* **Task description**
Write out word for word each line from the top of the material through the line that has "Stahlherstellung hat allerdings". Pictures do not go in.

* **Data listing**
________________________
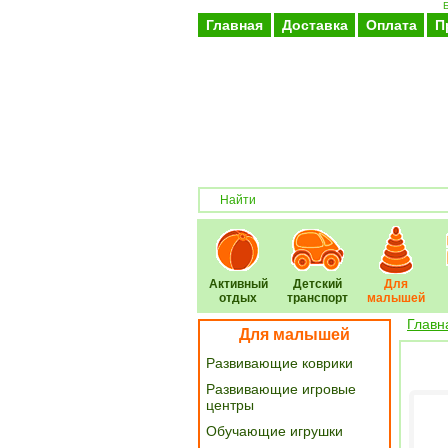
Б
Главная
Доставка
Оплата
П
Активный
Детский
Для
отдых
транспорт
малышей
Главн
Для малышей
Развивающие коврики
Развивающие игровые
центры
Обучающие игрушки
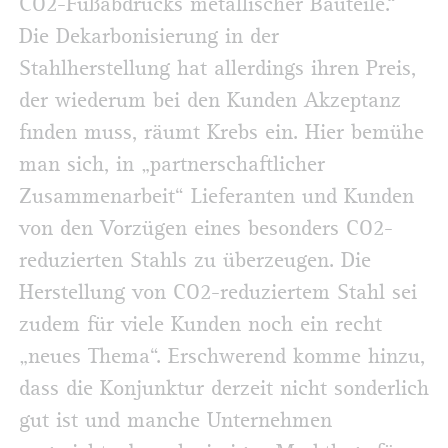
CO2-Fußabdrucks metallischer Bauteile.“
Die Dekarbonisierung in der
Stahlherstellung hat allerdings ihren Preis,
der wiederum bei den Kunden Akzeptanz
finden muss, räumt Krebs ein. Hier bemühe
man sich, in „partnerschaftlicher
Zusammenarbeit“ Lieferanten und Kunden
von den Vorzügen eines besonders CO2-
reduzierten Stahls zu überzeugen. Die
Herstellung von CO2-reduziertem Stahl sei
zudem für viele Kunden noch ein recht
„neues Thema“. Erschwerend komme hinzu,
dass die Konjunktur derzeit nicht sonderlich
gut ist und manche Unternehmen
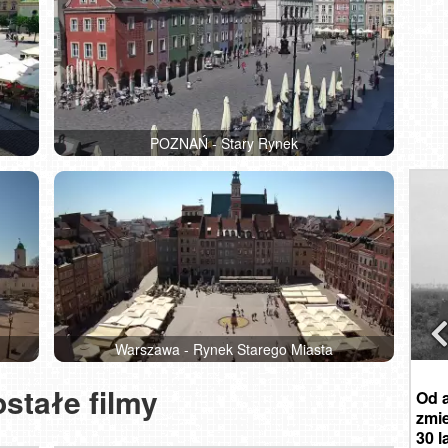
Ka
tury
P
GD
BIAŁ
Arch
POZNAŃ - Stary Rynek
Warszawa - Rynek Starego Miasta
piątek, 07 sierpnia 2026
stałe filmy
d
Pan Michał z Krakowa właśnie kupił
Od a
lne
pakiet na rok. Nie trać czasu na oglądanie
zmie
reklam. Kup dostęp PREMIUM.
30 l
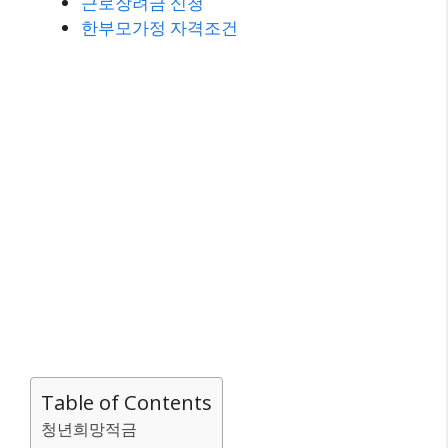
근로장려금 신청
한부모가정 자격조건
Table of Contents
청년희망적금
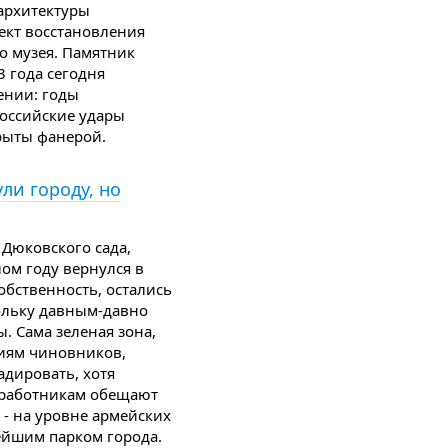
 архитектуры
ект восстановления
о музея. Памятник
3 года сегодня
ении: годы
российские удары
рыты фанерой.
ли городу, но
 Дюковского сада,
ом году вернулся в
бственность, остались
кольку давным-давно
. Сама зеленая зона,
иям чиновников,
адировать, хотя
работникам обещают
 - на уровне армейских
арейшим парком города.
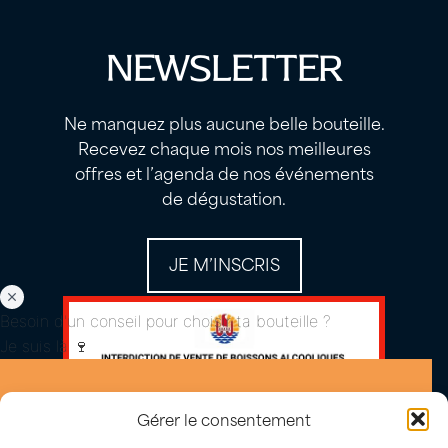
NEWSLETTER
Ne manquez plus aucune belle bouteille.
Recevez chaque mois nos meilleures
offres et l’agenda de nos événements
de dégustation.
JE M’INSCRIS
Besoin d'un conseil pour choisir ta bouteille ?
Je suis là 🍷
Gérer le consentement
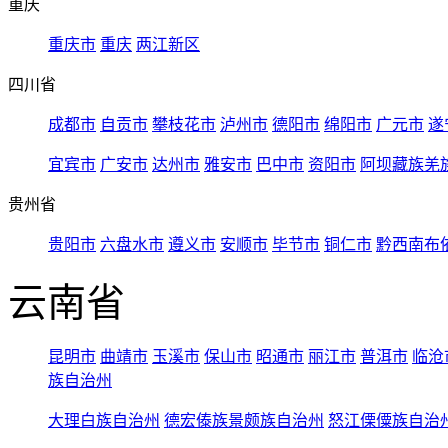
重庆
重庆市
重庆
两江新区
四川省
成都市
自贡市
攀枝花市
泸州市
德阳市
绵阳市
广元市
遂
宜宾市
广安市
达州市
雅安市
巴中市
资阳市
阿坝藏族羌
贵州省
贵阳市
六盘水市
遵义市
安顺市
毕节市
铜仁市
黔西南布
云南省
昆明市
曲靖市
玉溪市
保山市
昭通市
丽江市
普洱市
临沧
族自治州
大理白族自治州
德宏傣族景颇族自治州
怒江傈僳族自治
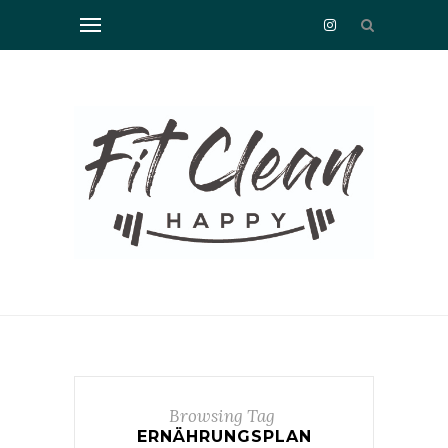
Browsing Tag
ERNÄHRUNGSPLAN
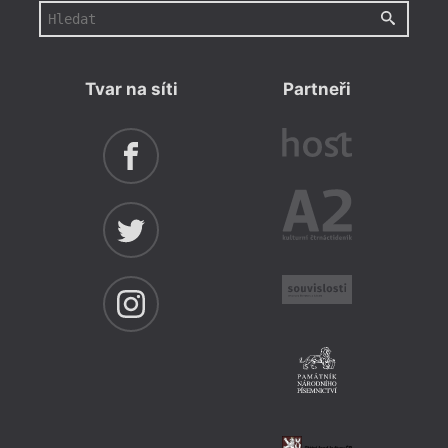
Tvar na síti
Partneři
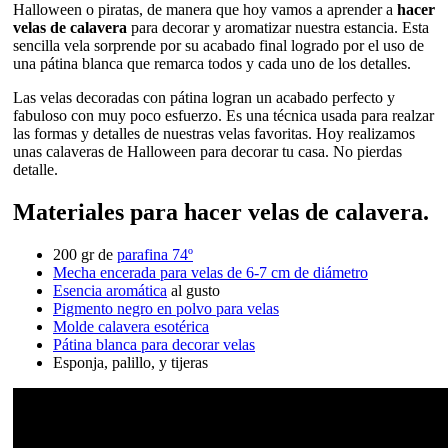
Halloween o piratas, de manera que hoy vamos a aprender a
hacer
velas de calavera
para decorar y aromatizar nuestra estancia. Esta
sencilla vela sorprende por su acabado final logrado por el uso de
una pátina blanca que remarca todos y cada uno de los detalles.
Las velas decoradas con pátina logran un acabado perfecto y
fabuloso con muy poco esfuerzo. Es una técnica usada para realzar
las formas y detalles de nuestras velas favoritas. Hoy realizamos
unas calaveras de Halloween para decorar tu casa. No pierdas
detalle.
Materiales para hacer velas de calavera.
200 gr de
parafina 74º
Mecha encerada para velas de 6-7 cm de diámetro
Esencia aromática
al gusto
Pigmento negro en polvo para velas
Molde calavera esotérica
Pátina blanca para decorar velas
Esponja, palillo, y tijeras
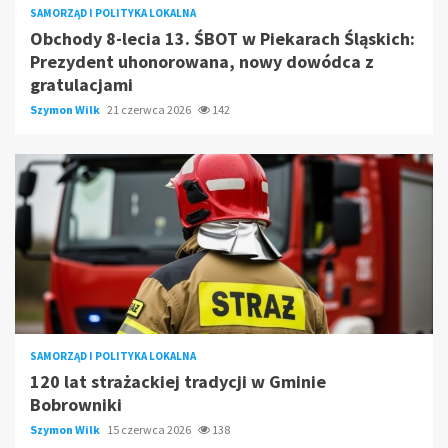
SAMORZĄD I POLITYKA LOKALNA
Obchody 8-lecia 13. ŚBOT w Piekarach Śląskich:
Prezydent uhonorowana, nowy dowódca z
gratulacjami
Szymon Wilk
21 czerwca 2026
142
SAMORZĄD I POLITYKA LOKALNA
120 lat strażackiej tradycji w Gminie
Bobrowniki
Szymon Wilk
15 czerwca 2026
138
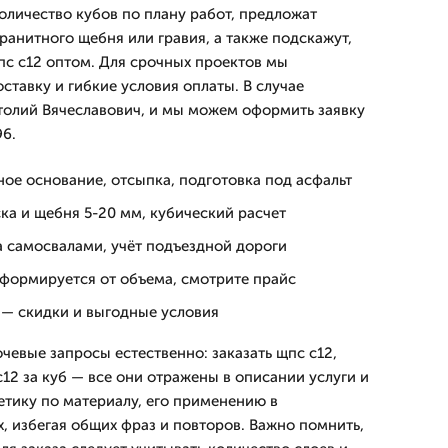
оличество кубов по плану работ, предложат
ранитного щебня или гравия, а также подскажут,
щпс с12 оптом. Для срочных проектов мы
ставку и гибкие условия оплаты. В случае
толий Вячеславович, и мы можем оформить заявку
96.
ое основание, отсыпка, подготовка под асфальт
ска и щебня 5-20 мм, кубический расчет
а самосвалами, учёт подъездной дороги
 формируется от объема, смотрите прайс
 — скидки и выгодные условия
чевые запросы естественно: заказать щпс с12,
с12 за куб — все они отражены в описании услуги и
етику по материалу, его применению в
х, избегая общих фраз и повторов. Важно помнить,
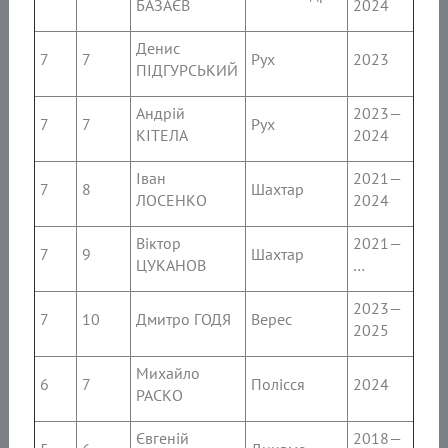
БАЗАЄВ
2024
Денис
7
7
Рух
2023
ПІДГУРСЬКИЙ
Андрій
2023—
7
7
Рух
КІТЕЛА
2024
Іван
2021—
7
8
Шахтар
ЛОСЕНКО
2024
Віктор
2021—
7
9
Шахтар
ЦУКАНОВ
…
2023—
7
10
Дмитро ГОДЯ
Верес
2025
Михайло
6
7
Полісся
2024
РАСКО
Євгеній
2018—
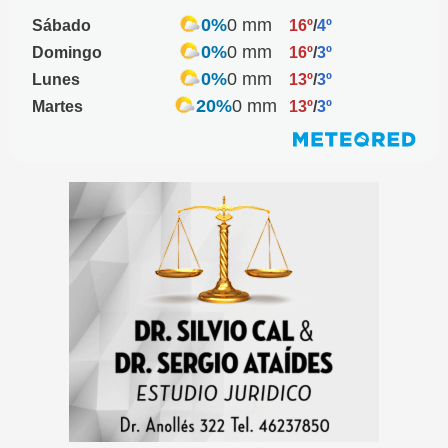
0%
0 mm
Sábado
16º
/
4º
0%
0 mm
Domingo
16º
/
3º
0%
0 mm
Lunes
13º
/
3º
20%
0 mm
Martes
13º
/
3º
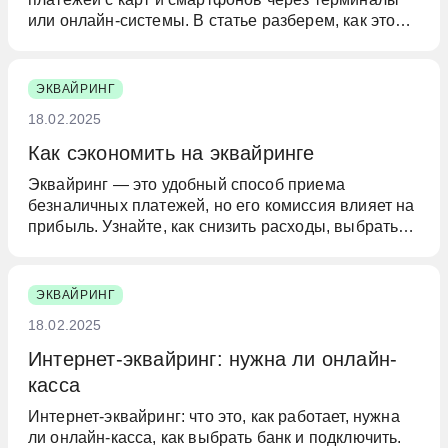
или онлайн-системы. В статье разберем, как это
работает, какие виды эквайринга существуют и на
что обратить внимание предпринимателям.
ЭКВАЙРИНГ
18.02.2025
Как сэкономить на эквайринге
Эквайринг — это удобный способ приема
безналичных платежей, но его комиссия влияет на
прибыль. Узнайте, как снизить расходы, выбрать
выгодный тариф, использовать СБП и
стимулировать клиентов оплачивать через QR-
коды.
ЭКВАЙРИНГ
18.02.2025
Интернет-эквайринг: нужна ли онлайн-
касса
Интернет-эквайринг: что это, как работает, нужна
ли онлайн-касса, как выбрать банк и подключить.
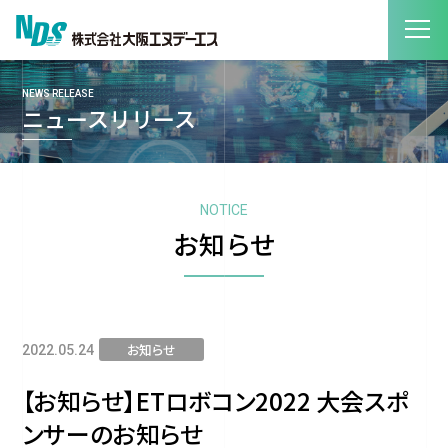
NEWS RELEASE
ニュースリリース
NOTICE
お知らせ
お知らせ
2022.05.24
【お知らせ】ETロボコン2022 大会スポ
ンサーのお知らせ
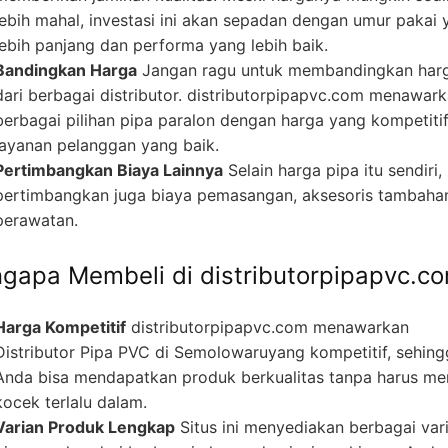
lebih mahal, investasi ini akan sepadan dengan umur pakai 
lebih panjang dan performa yang lebih baik.
Bandingkan Harga
Jangan ragu untuk membandingkan har
dari berbagai distributor. distributorpipapvc.com menawar
berbagai pilihan pipa paralon dengan harga yang kompetiti
layanan pelanggan yang baik.
Pertimbangkan Biaya Lainnya
Selain harga pipa itu sendiri,
pertimbangkan juga biaya pemasangan, aksesoris tambaha
perawatan.
gapa Membeli di distributorpipapvc.c
Harga Kompetitif
distributorpipapvc.com menawarkan
Distributor Pipa PVC di Semolowaruyang kompetitif, sehin
Anda bisa mendapatkan produk berkualitas tanpa harus m
kocek terlalu dalam.
Varian Produk Lengkap
Situs ini menyediakan berbagai var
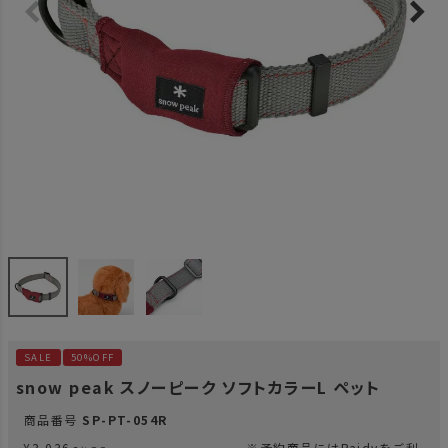
SALE
50%OFF
snow peak スノーピーク ソフトカラーL ペット
商品番号
SP-PT-054R
¥
3,036
※予約商品にはPaidyをご利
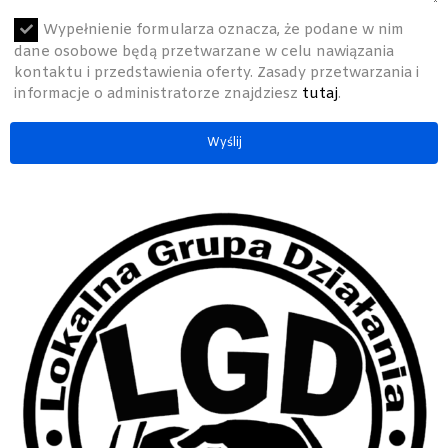
Wypełnienie formularza oznacza, że podane w nim
dane osobowe będą przetwarzane w celu nawiązania
kontaktu i przedstawienia oferty. Zasady przetwarzania i
informacje o administratorze znajdziesz
tutaj
.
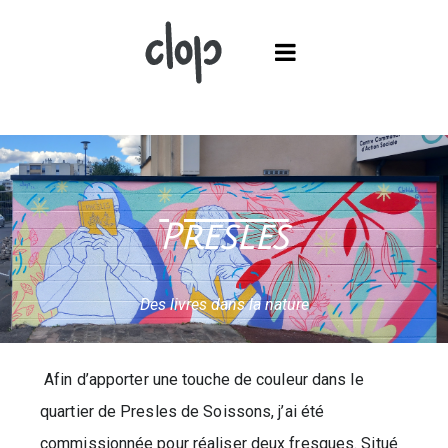
Presles
Des livres dans la nature
Afin d’apporter une touche de couleur dans le
quartier de Presles de Soissons, j’ai été
commissionnée pour réaliser deux fresques. Situé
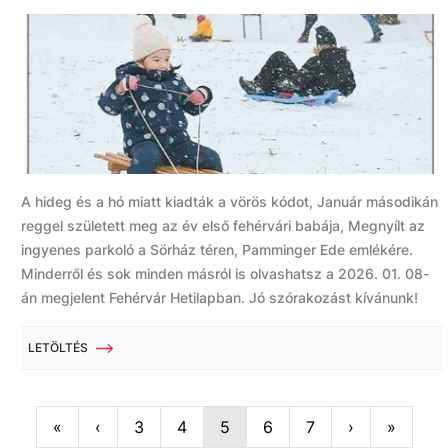
A hideg és a hó miatt kiadták a vörös kódot, Január másodikán
reggel született meg az év első fehérvári babája, Megnyílt az
ingyenes parkoló a Sörház téren, Pamminger Ede emlékére.
Minderről és sok minden másról is olvashatsz a 2026. 01. 08-
án megjelent Fehérvár Hetilapban. Jó szórakozást kívánunk!
LETÖLTÉS
First
Previous
Next
Last
«
‹
3
4
5
6
7
›
»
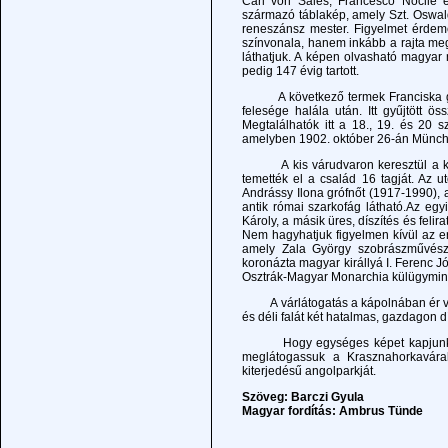
Carl von Sales, Francesco Nocile 
származó táblakép, amely Szt. Oswald 
reneszánsz mester. Figyelmet érdeme
színvonala, hanem inkább a rajta megö
láthatjuk. A képen olvasható magyar
pedig 147 évig tartott.
A következő termek Franciska grófn
felesége halála után. Itt gyűjtött 
Megtalálhatók itt a 18., 19. és 20 s
amelyben 1902. október 26-án Münch
A kis várudvaron keresztül a középső
temették el a család 16 tagját. Az u
Andrássy Ilona grófnőt (1917-1990), a
antik római szarkofág látható.Az egyi
Károly, a másik üres, díszítés és feli
Nem hagyhatjuk figyelmen kívül az e
amely Zala György szobrászművész 
koronázta magyar királlyá I. Ferenc J
Osztrák-Magyar Monarchia külügyminisz
A várlátogatás a kápolnában ér véget
és déli falát két hatalmas, gazdagon dí
Hogy egységes képet kapjunk az An
meglátogassuk a Krasznahorkaváral
kiterjedésű angolparkját.
Szöveg: Barczi Gyula
Magyar fordítás: Ambrus Tünde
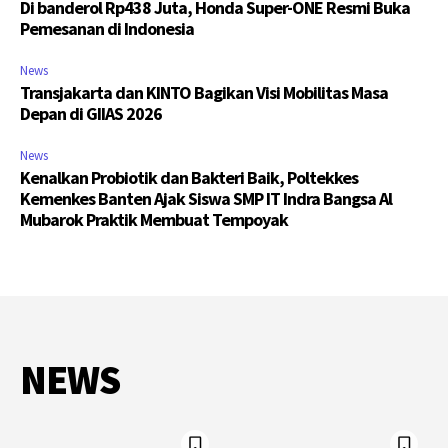
Di banderol Rp438 Juta, Honda Super-ONE Resmi Buka
Pemesanan di Indonesia
News
Transjakarta dan KINTO Bagikan Visi Mobilitas Masa
Depan di GIIAS 2026
News
Kenalkan Probiotik dan Bakteri Baik, Poltekkes
Kemenkes Banten Ajak Siswa SMP IT Indra Bangsa Al
Mubarok Praktik Membuat Tempoyak
NEWS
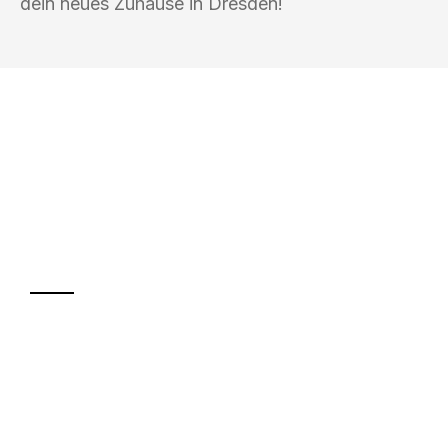
dein neues Zuhause in Dresden!
UMZUGSKÖNIG FINKEL SALZGITTER
Ihr Umzug oder
Transport
Sparen Sie bis zu 100€ bei Anfrage
Abwicklung innerhalb von 24 Stunden
Versichert bis zu 7.500€
Ggf. komplette Zollabwicklung inklusive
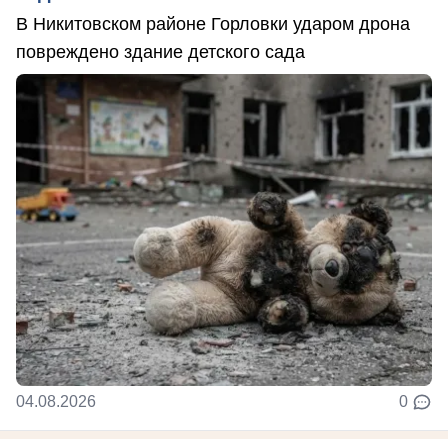
В Никитовском районе Горловки ударом дрона
повреждено здание детского сада
04.08.2026
0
________________________
* **Result**
Б
Главная
Доставка
Оплата
П
Активный
Детский
Для
отдых
транспорт
малышей
Главн
Для малышей
Развивающие коврики
Развивающие игровые
центры
Обучающие игрушки
CO2-Fußabdrucks metallischer Bauteile.“
Die Dekarbonisierung in der
Stahlherstellung hat allerdings ihren Preis,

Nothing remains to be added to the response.